The Company's diamond processing operations purchase, sort, cut and/or polish rough diamonds for use in merchandise. The Company will continue to seek additional sources of diamonds which, combined with continued focus on its internal manufacturing operations, are intended to secure adequate product supplies and favorable costs.

• To achieve improved operating margins.

Management's long-term objective is to improve operating margin through the above efforts, along with the realization of efficiencies in product sourcing, manufacturing and distribution, the control of selling, general and administrative expenses and the enhancement of productivity through sales leverage on fixed costs, such that sales growth can generate a higher relative rate of earnings growth.

2013 SUMMARY

• Worldwide net sales increased 6% to $4,031,130,000. On a constant-exchange-rate basis (see "Non-GAAP Measures" below), worldwide net sales in 2013 increased 10% due to sales growth in all regions, and comparable store sales increased 6%.

• The Company added a net of 14 TIFFANY & CO. stores (opening six in the Americas, seven in Asia-Pacific and three in Europe while closing one in Asia-Pacific and one in Japan).

• Operating margin decreased 10.9 percentage points. However, excluding certain expenses (see "Non-GAAP Measures" below), operating margin increased 1.3 percentage points primarily due to an increase in gross margin as well as sales leverage on operating expenses.

• Net earnings decreased 56% to $181,369,000, or $1.41 per diluted share.

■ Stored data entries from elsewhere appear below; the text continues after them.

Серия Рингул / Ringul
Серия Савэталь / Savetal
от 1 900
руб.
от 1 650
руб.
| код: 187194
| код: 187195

However, excluding certain expenses (see "Non-GAAP Measures" below), net earnings increased 15% to $480,557,000, or $3.73 per diluted share.

• In May 2013, the Board of Directors approved a 6% increase in the quarterly dividend rate to $0.34 per share of the Company's Common Stock, or an annual dividend rate of $1.36 per share.

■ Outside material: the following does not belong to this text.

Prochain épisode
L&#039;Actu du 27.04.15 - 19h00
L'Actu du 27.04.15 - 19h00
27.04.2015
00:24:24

• Free cash flow (see "Non-GAAP Measures" below) was an outflow of $66,800,000 in 2013 entirely due to the arbitration award payment, compared with an inflow of $108,760,000 in 2012.

RESULTS OF OPERATIONS

Non-GAAP Measures

The Company reports information in accordance with U.S. Generally Accepted Accounting Principles ("GAAP"). The Company's management does not, nor does it suggest that investors should, consider non-GAAP financial measures in isolation from, or as a substitute for, financial information prepared in accordance with GAAP. The Company presents such non-GAAP financial measures in reporting its financial results to provide investors with an additional tool to evaluate the Company's operating results.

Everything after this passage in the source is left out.